The input —

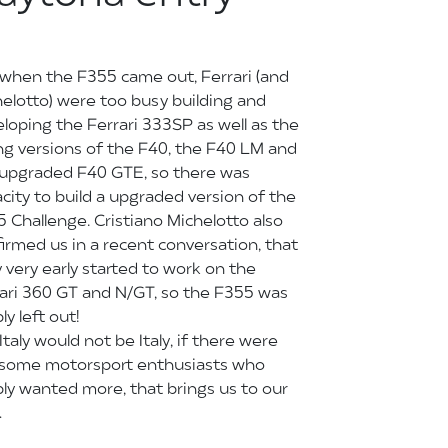
when the F355 came out, Ferrari (and
elotto) were too busy building and
loping the Ferrari 333SP as well as the
ng versions of the F40, the F40 LM and
 upgraded F40 GTE, so there was
city to build a upgraded version of the
 Challenge. Cristiano Michelotto also
irmed us in a recent conversation, that
 very early started to work on the
ari 360 GT and N/GT, so the F355 was
ly left out!
Italy would not be Italy, if there were
 some motorsport enthusiasts who
ly wanted more, that brings us to our
…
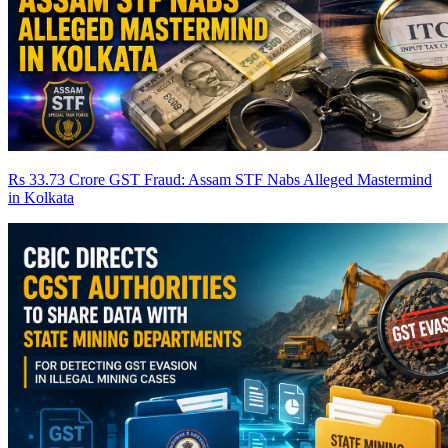
Rs 33.73 Crore GST Fraud: Assam STF Nabs Alleged Mastermind
in Kolkata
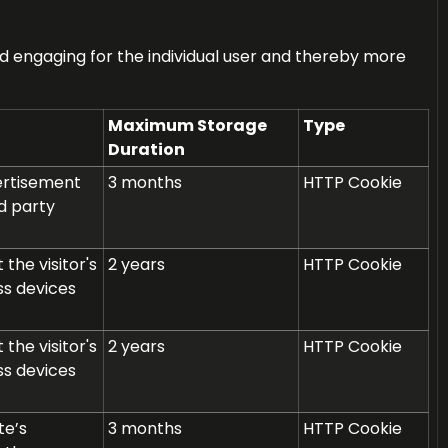
and engaging for the individual user and thereby more
Maximum Storage
Type
Duration
vertisement
3 months
HTTP Cookie
d party
the visitor's
2 years
HTTP Cookie
ss devices
the visitor's
2 years
HTTP Cookie
ss devices
te’s
3 months
HTTP Cookie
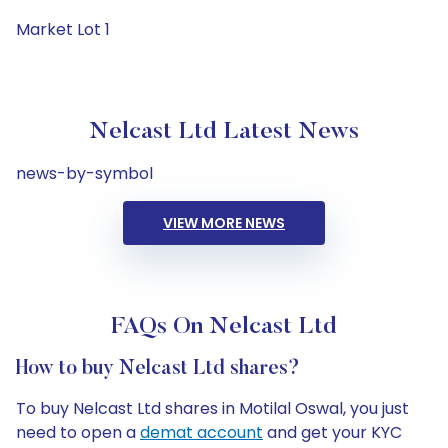
Market Lot 1
Nelcast Ltd Latest News
news-by-symbol
VIEW MORE NEWS
FAQs On Nelcast Ltd
How to buy Nelcast Ltd shares?
To buy Nelcast Ltd shares in Motilal Oswal, you just
need to open a
demat account
and get your KYC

Prompt — Could you reproduce the entries verbatim, leaving out all pictures?

Worked solution —
when the F355 came out, Ferrari (and
elotto) were too busy building and
loping the Ferrari 333SP as well as the
ng versions of the F40, the F40 LM and
 upgraded F40 GTE, so there was
city to build a upgraded version of the
 Challenge. Cristiano Michelotto also
irmed us in a recent conversation, that
 very early started to work on the
ari 360 GT and N/GT, so the F355 was
ly left out!
Italy would not be Italy, if there were
 some motorsport enthusiasts who
ly wanted more, that brings us to our
…
Rs 33.73 Crore GST Fraud: Assam STF Nabs Alleged Mastermind
in Kolkata
and engaging for the individual user and thereby more
Maximum Storage
Type
Duration
vertisement
3 months
HTTP Cookie
d party
the visitor's
2 years
HTTP Cookie
ss devices
the visitor's
2 years
HTTP Cookie
ss devices
te’s
3 months
HTTP Cookie
Market Lot 1
Nelcast Ltd Latest News
news-by-symbol
VIEW MORE NEWS
FAQs On Nelcast Ltd
How to buy Nelcast Ltd shares?
To buy Nelcast Ltd shares in Motilal Oswal, you just
need to open a
demat account
and get your KYC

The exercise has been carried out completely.